When they got home, Alex showered as quickly as possible. She felt too vulnerable, too naked. What if he came back? What if something else came for her? What was to stop him, to stop any of them, from finding her? She’d seen them walk through walls. Where could she ever be safe again?
She left the shower running and slipped into the kitchen to burrow through their junk drawer. She could hear her mother murmuring on the phone in her bedroom.
“They think she may have been molested,” Mira said.
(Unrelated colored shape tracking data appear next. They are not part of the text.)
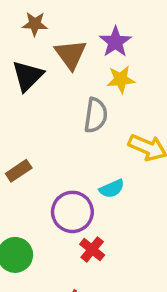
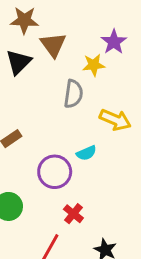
brown star: (35, 24) -> (24, 20), size x1.4
purple star: (115, 42) -> (114, 42), moved
red cross: (92, 250) -> (73, 214), moved

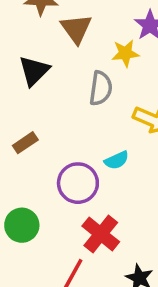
black triangle: (19, 62) -> (34, 71), moved
red cross: (73, 214) -> (101, 234), size x1.5

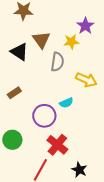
brown triangle: (76, 29) -> (41, 40), moved
black triangle: (34, 71) -> (19, 52), turned -42

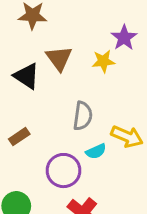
gray semicircle: (57, 62) -> (83, 116), moved
yellow arrow: (86, 80) -> (127, 137), moved

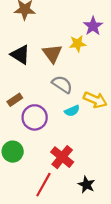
brown triangle: (59, 58) -> (52, 54), moved
gray semicircle: (83, 116) -> (62, 84), turned -65
purple circle: (63, 171) -> (35, 117), moved

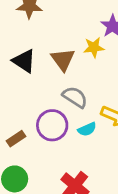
brown rectangle: (15, 100) -> (16, 139), moved
purple circle: (35, 117) -> (52, 125), moved

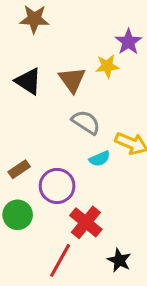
purple circle: (52, 125) -> (57, 186), moved

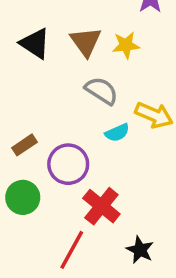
yellow star: (107, 66) -> (126, 45), moved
She was crying. “That she’s acting out now because of it … I don’t know. I don’t know. There was that swim coach at the Y. He always seemed a little off and Alex didn’t like going to the pool. Maybe something happened?”
Alex had hated the pool because there was a Quiet kid with the left side of his skull caved in who liked to hang around the rusted podium where the diving board had once been.